Face à ce mystère, les modèles informatiques censés simuler la vie des étoiles butaient sur un obstacle précis. Ces simulations incluaient un paramètre contrôlant l'intensité des éruptions, mais personne ne savait quelle valeur lui attribuer. Une supernova récemment étudiée a révélé la naissance de l'une des étoiles les plus puissantes jamais observées. Une équipe de chercheurs a décidé de s'attaquer directement à cette inconnue.

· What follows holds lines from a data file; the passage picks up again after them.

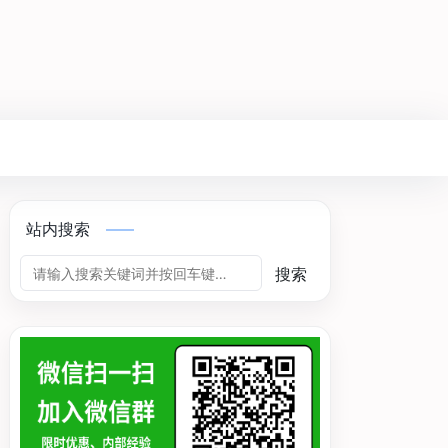
站内搜索
搜索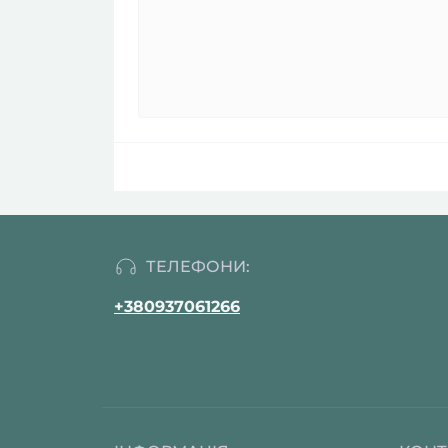
ТЕЛЕФОНИ:
+380937061266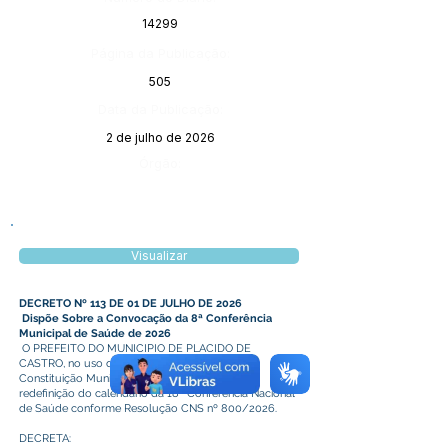
14299
Página da Publicação:
505
Data da Publicação:
2 de julho de 2026
Órgão:
Visualizar
DECRETO Nº 113 DE 01 DE JULHO DE 2026
Dispõe Sobre a Convocação da 8ª Conferência
Municipal de Saúde de 2026
O PREFEITO DO MUNICIPIO DE PLACIDO DE
CASTRO, no uso da atribuição que lhe confere
Constituição Municipal, e, CONSIDERANDO a
redefinição do calendário da 18ª Conferência Nacional
de Saúde conforme Resolução CNS nº 800/2026.
DECRETA: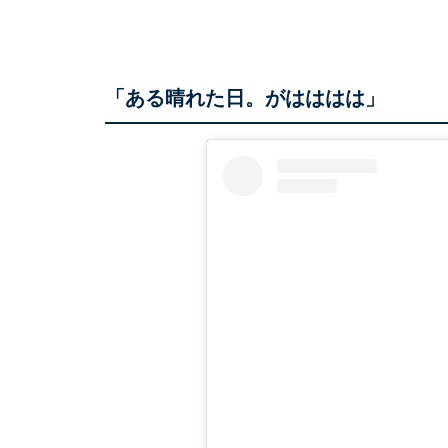
「ある晴れた日。がはははは」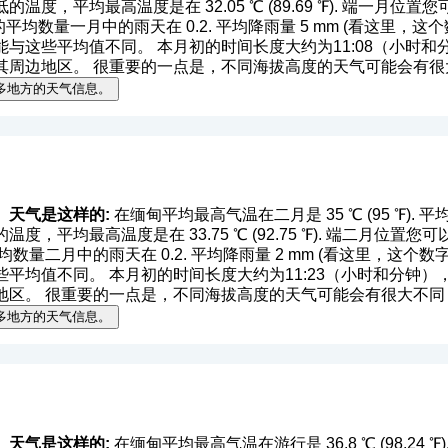
温度，平均最高温度是在 32.05 ℃ (89.69 ℉). 端一月
 ℉). 的平均数量一月中的雨天在 0.2. 平均降雨量 5 mm (
看这里，这个
这些平均值不同。 本月初的时间长度大约为11:08（小时和分钟）
其周边地区。 很重要的一点是，不同海拔高度的天气可能会有很
多地方的天气信息。
）天气是这样的:
在缅甸平均最高气温在二月是 35 ℃ (95 ℉). 平均最低气
度，平均最高温度是在 33.75 ℃ (92.75 ℉). 端二月位
. 的平均数量二月中的雨天在 0.2. 平均降雨量 2 mm (
看这里，这个数
均值不同。 本月初的时间长度大约为11:23（小时和分钟），在月
地区。 很重要的一点是，不同海拔高度的天气可能会有很大不同
多地方的天气信息。
）天气是这样的:
在缅甸平均最高气温在游行是 36.8 ℃ (98.24 ℉). 平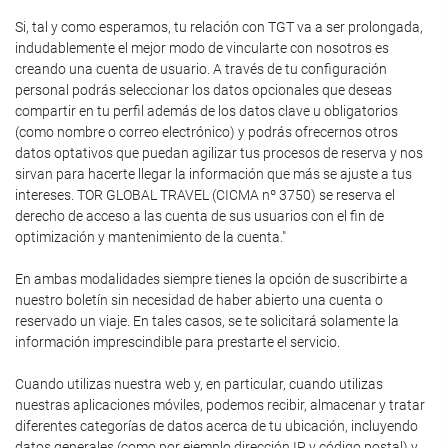
Si, tal y como esperamos, tu relación con TGT va a ser prolongada,
indudablemente el mejor modo de vincularte con nosotros es
creando una cuenta de usuario. A través de tu configuración
personal podrás seleccionar los datos opcionales que deseas
compartir en tu perfil además de los datos clave u obligatorios
(como nombre o correo electrónico) y podrás ofrecernos otros
datos optativos que puedan agilizar tus procesos de reserva y nos
sirvan para hacerte llegar la información que más se ajuste a tus
intereses. TOR GLOBAL TRAVEL (CICMA nº 3750) se reserva el
derecho de acceso a las cuenta de sus usuarios con el fin de
optimización y mantenimiento de la cuenta."
En ambas modalidades siempre tienes la opción de suscribirte a
nuestro boletín sin necesidad de haber abierto una cuenta o
reservado un viaje. En tales casos, se te solicitará solamente la
información imprescindible para prestarte el servicio.
Cuando utilizas nuestra web y, en particular, cuando utilizas
nuestras aplicaciones móviles, podemos recibir, almacenar y tratar
diferentes categorías de datos acerca de tu ubicación, incluyendo
datos generales (como por ejemplo dirección IP y código postal) y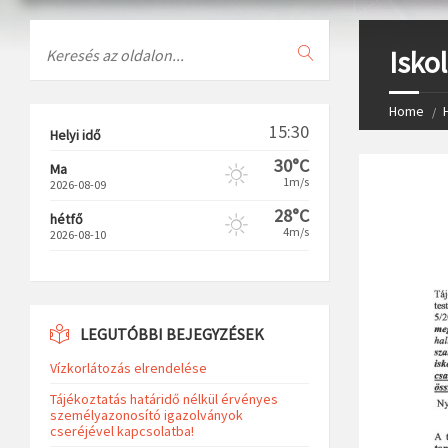
Search
Isko
Home
15:30
Helyi idő
30°C
Ma
1m/s
2026-08-09
28°C
hétfő
4m/s
2026-08-10
LEGUTÓBBI BEJEGYZÉSEK
Vízkorlátozás elrendelése
Tájékoztatás határidő nélkül érvényes
személyazonosító igazolványok
cseréjével kapcsolatba!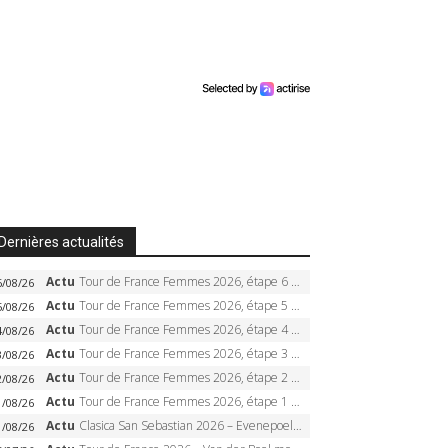
Dernières actualités
Actu
Tour de France Femmes 2026, étape 6 – Kim Le Court-Pienaar gagne à Tournon, Reusser en jaune
6/08/26
Actu
Tour de France Femmes 2026, étape 5 – Demi Vollering gagne à Belleville, Reusser en jaune, Ferrand-Prévot coule
5/08/26
Actu
Tour de France Femmes 2026, étape 4 – Marlen Reusser écrase le chrono, Ferrand-Prévot en crise
4/08/26
Actu
Tour de France Femmes 2026, étape 3 – Sigrid Haugset en solitaire, 88 km d’échappée, maillot jaune
3/08/26
Actu
Tour de France Femmes 2026, étape 2 – Lorena Wiebes doublé à Genève, Markus héroïque, 7e record
2/08/26
Actu
Tour de France Femmes 2026, étape 1 – Lorena Wiebes intouchable à Lausanne, premier maillot jaune
1/08/26
Actu
Clasica San Sebastian 2026 – Evenepoel recordman, 4e victoire, Carapaz battu au sprint
1/08/26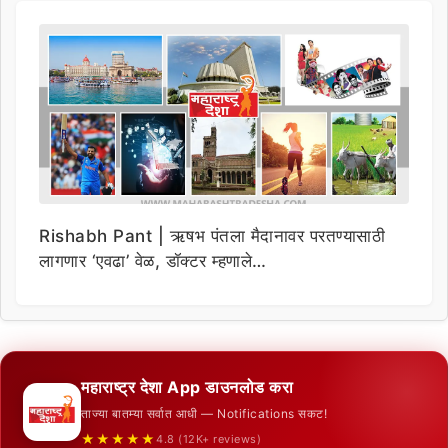
Rishabh Pant | ऋषभ पंतला मैदानावर परतण्यासाठी
लागणार ‘एवढा’ वेळ, डॉक्टर म्हणाले…
महाराष्ट्र देशा App डाउनलोड करा
ताज्या बातम्या सर्वात आधी — Notifications सकट!
★★★★★
4.8 (12K+ reviews)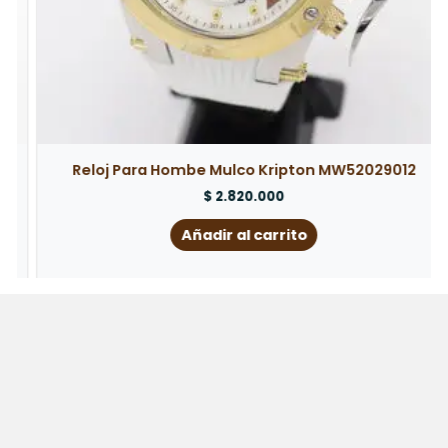
Reloj Para Hombe Mulco Kripton MW52029012
$
2.820.000
Añadir al carrito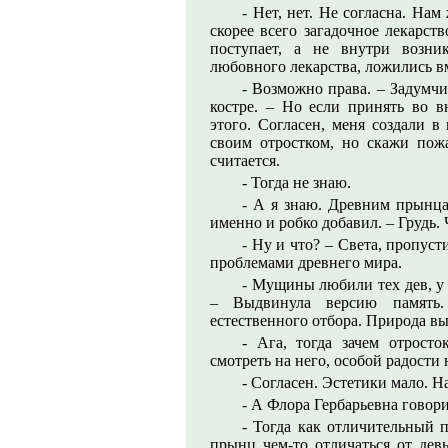
- Нет, нет. Не согласна. Нам
скорее всего загадочное лекарст
поступает, а не внутри возни
любовного лекарства, ложились вм
- Возможно права. – Задумч
костре. – Но если принять во в
этого. Согласен, меня создали в
своим отростком, но скажи пожа
считается.
- Тогда не знаю.
- А я знаю. Древним прынца
именно и робко добавил. – Грудь.
- Ну и что? – Света, пропус
проблемами древнего мира.
- Мущины любили тех дев, у 
– Выдвинула версию память.
естественного отбора. Природа вы
- Ага, тогда зачем отросто
смотреть на него, особой радост
- Согласен. Эстетики мало. Н
- А Флора Гербарьевна говори
- Тогда как отличительный 
прынц чем-то отличаться от девы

Une équipe de Harvard relie enfin la violence des éruptions stellaires à leur composition chimique
Ces imposteurs de supernovas résistent aux modèles depuis des décennies. Une étude sur arXiv apporte enfin une réponse. L'équipe a simulé des populations de supergéantes rouges grâce à des modèles spécialisés d'évolution stellaire. Ces simulations ont été confrontées à des observations dans le Grand et le Petit Nuage de Magellan, et dans la galaxie d'Andromède. En faisant varier le paramètre d'efficacité, les chercheurs ont identifié une tendance claire. Plus une étoile est riche en éléments lourds, plus ses éruptions sont violentes. Ce lien entre composition chimique et intensité des éruptions n'avait jamais été établi avec cette précision.

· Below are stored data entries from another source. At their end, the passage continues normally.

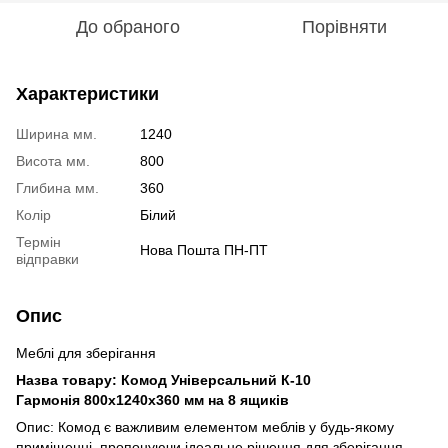
До обраного
Порівняти
Характеристики
Ширина мм.
1240
Висота мм.
800
Глибина мм.
360
Колір
Білий
Термін
Нова Пошта ПН-ПТ
відправки
Опис
Меблі для зберігання
Назва товару: Комод Універсальний К-10
Гармонія 800х1240х360 мм на 8 ящиків
Опис: Комод є важливим елементом меблів у будь-якому
приміщенні, пропонуючи ідеальне рішення для зберігання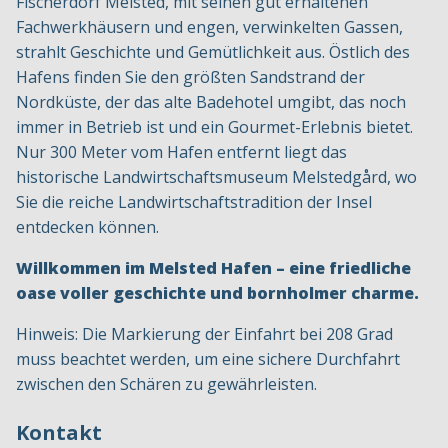
Fischerdorf Melsted, mit seinen gut erhaltenen
Fachwerkhäusern und engen, verwinkelten Gassen,
strahlt Geschichte und Gemütlichkeit aus. Östlich des
Hafens finden Sie den größten Sandstrand der
Nordküste, der das alte Badehotel umgibt, das noch
immer in Betrieb ist und ein Gourmet-Erlebnis bietet.
Nur 300 Meter vom Hafen entfernt liegt das
historische Landwirtschaftsmuseum Melstedgård, wo
Sie die reiche Landwirtschaftstradition der Insel
entdecken können.
Willkommen im Melsted Hafen – eine friedliche
oase voller geschichte und bornholmer charme.
Hinweis: Die Markierung der Einfahrt bei 208 Grad
muss beachtet werden, um eine sichere Durchfahrt
zwischen den Schären zu gewährleisten.
Kontakt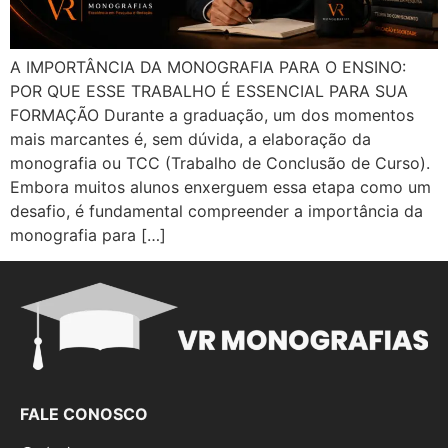
A IMPORTÂNCIA DA MONOGRAFIA PARA O ENSINO:
POR QUE ESSE TRABALHO É ESSENCIAL PARA SUA
FORMAÇÃO Durante a graduação, um dos momentos
mais marcantes é, sem dúvida, a elaboração da
monografia ou TCC (Trabalho de Conclusão de Curso).
Embora muitos alunos enxerguem essa etapa como um
desafio, é fundamental compreender a importância da
monografia para […]
FALE CONOSCO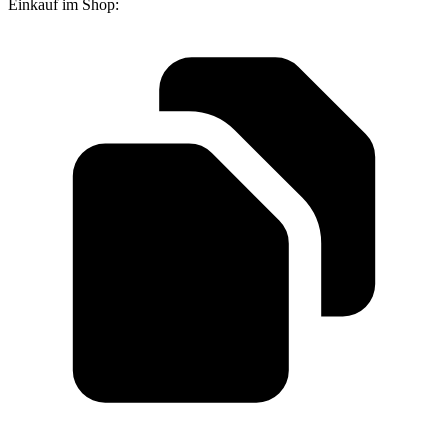
Einkauf im Shop: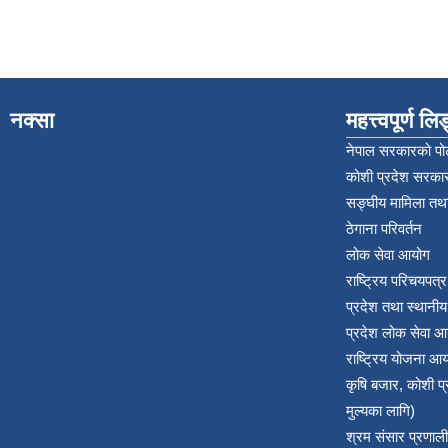
नक्सा
महत्त्वपूर्ण ल
नेपाल सरकारको पोर
कोशी प्रदेश सरकार
सङ्‍घीय मामिला तथा
ठेगाना परिवर्तन
लोक सेवा आयोग
राष्ट्रिय परिचयपत्
प्रदेश तथा स्थानी
प्रदेश लोक सेवा आ
राष्ट्रिय योजना आ
कृषि बजार, कोशी 
मुल्यका लागि)
श्रम संसार प्रणाली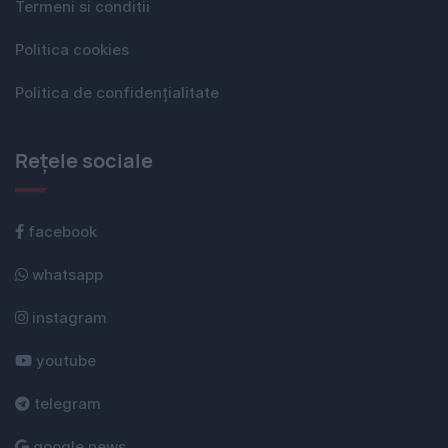
Termeni si conditii
Politica cookies
Politica de confidențialitate
Rețele sociale
facebook
whatsapp
instagram
youtube
telegram
google news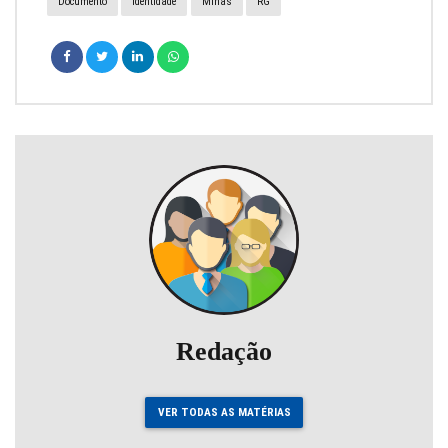
Documento
Identidade
Minas
RG
Redação
VER TODAS AS MATÉRIAS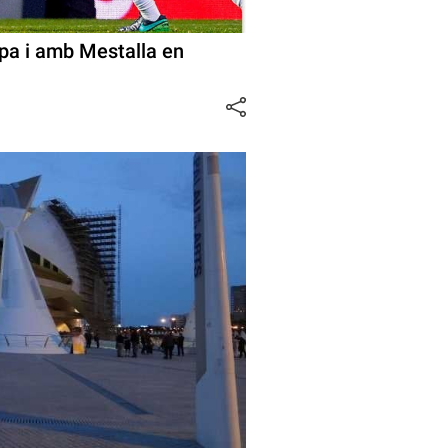
opa i amb Mestalla en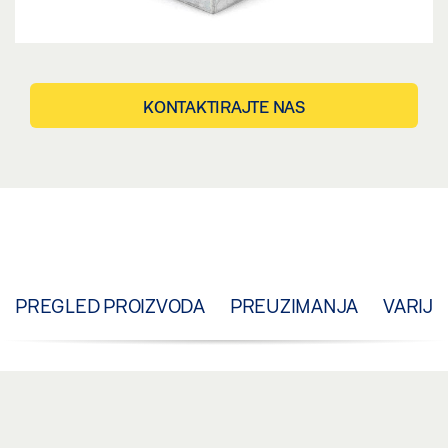
KONTAKTIRAJTE NAS
PREGLED PROIZVODA
PREUZIMANJA
VARIJA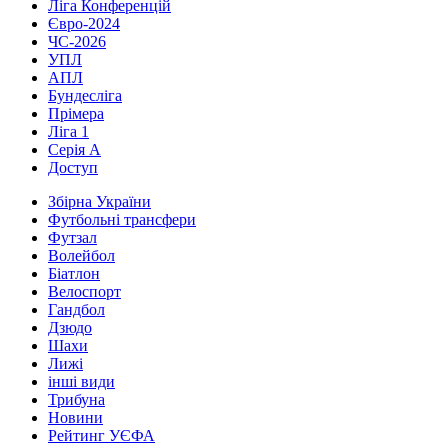
Ліга Конференцій
Євро-2024
ЧС-2026
УПЛ
АПЛ
Бундесліга
Прімера
Ліга 1
Серія А
Доступ
Збірна України
Футбольні трансфери
Футзал
Волейбол
Біатлон
Велоспорт
Гандбол
Дзюдо
Шахи
Лижі
інші види
Трибуна
Новини
Рейтинг УЄФА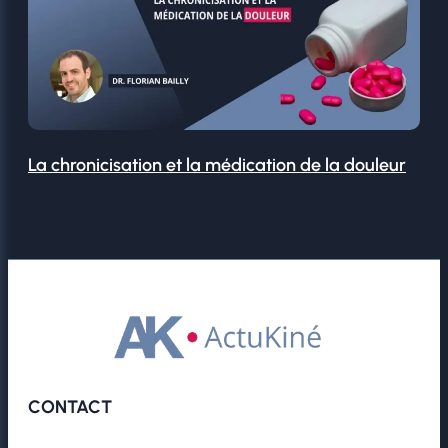
La chronicisation et la médication de la douleur
CONTACT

Les étoiles dont la masse dépasse vingt fois celle du Soleil sont particulièrement touchées. Elles perdent tellement de matière lors de leurs éruptions qu'elles ne deviennent jamais des supergéantes rouges. Ces géantes suivent alors une trajectoire différente, sans passer par cette étape. Des questions subsistent toutefois. Ces résultats devront encore être confirmés dans des galaxies plus lointaines. Reste aussi à savoir si la richesse en éléments lourds d'une étoile provoque ses éruptions ou en détermine seulement l'ampleur.